-- What you should do --
Show all the lines in the data below that include the word "krāsa".

-- Input records --
►

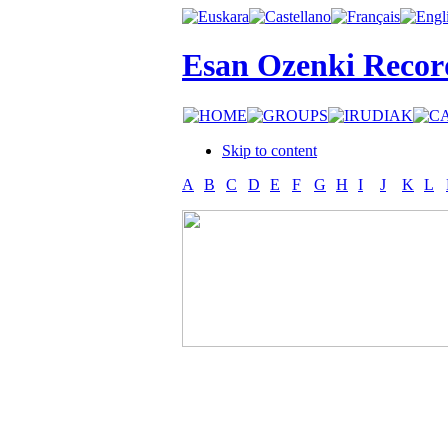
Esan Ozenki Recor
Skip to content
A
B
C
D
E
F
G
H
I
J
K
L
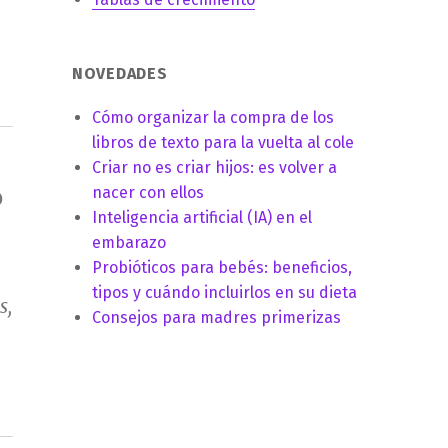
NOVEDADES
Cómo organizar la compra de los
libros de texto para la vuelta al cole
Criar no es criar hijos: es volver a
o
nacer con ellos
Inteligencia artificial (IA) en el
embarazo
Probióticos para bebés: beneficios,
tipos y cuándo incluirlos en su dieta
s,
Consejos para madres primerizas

◄
►

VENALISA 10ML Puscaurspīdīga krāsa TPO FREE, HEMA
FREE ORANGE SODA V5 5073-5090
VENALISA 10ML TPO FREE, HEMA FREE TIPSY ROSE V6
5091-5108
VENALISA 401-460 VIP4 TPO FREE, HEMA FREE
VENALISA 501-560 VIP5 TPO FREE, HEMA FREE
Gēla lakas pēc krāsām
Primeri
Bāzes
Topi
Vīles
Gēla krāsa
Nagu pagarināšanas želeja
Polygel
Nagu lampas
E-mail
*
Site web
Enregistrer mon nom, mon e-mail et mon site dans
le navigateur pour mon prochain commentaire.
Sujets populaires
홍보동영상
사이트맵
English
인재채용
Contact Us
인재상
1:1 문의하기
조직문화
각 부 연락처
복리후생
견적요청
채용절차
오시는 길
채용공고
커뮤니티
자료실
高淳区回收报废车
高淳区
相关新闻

◄
►

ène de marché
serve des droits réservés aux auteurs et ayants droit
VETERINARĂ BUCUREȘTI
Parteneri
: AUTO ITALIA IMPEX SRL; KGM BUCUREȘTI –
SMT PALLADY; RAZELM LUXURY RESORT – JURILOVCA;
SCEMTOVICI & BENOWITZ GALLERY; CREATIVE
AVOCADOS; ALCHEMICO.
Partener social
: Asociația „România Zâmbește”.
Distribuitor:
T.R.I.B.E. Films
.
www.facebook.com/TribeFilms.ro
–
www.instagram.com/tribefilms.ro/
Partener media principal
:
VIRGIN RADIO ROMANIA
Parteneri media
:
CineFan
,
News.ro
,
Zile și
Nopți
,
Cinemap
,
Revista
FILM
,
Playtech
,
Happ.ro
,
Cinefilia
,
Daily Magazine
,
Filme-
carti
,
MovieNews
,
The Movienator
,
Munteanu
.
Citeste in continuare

◄

-- Reply --
VENALISA 10ML Puscaurspīdīga krāsa TPO FREE, HEMA
Gēla krāsa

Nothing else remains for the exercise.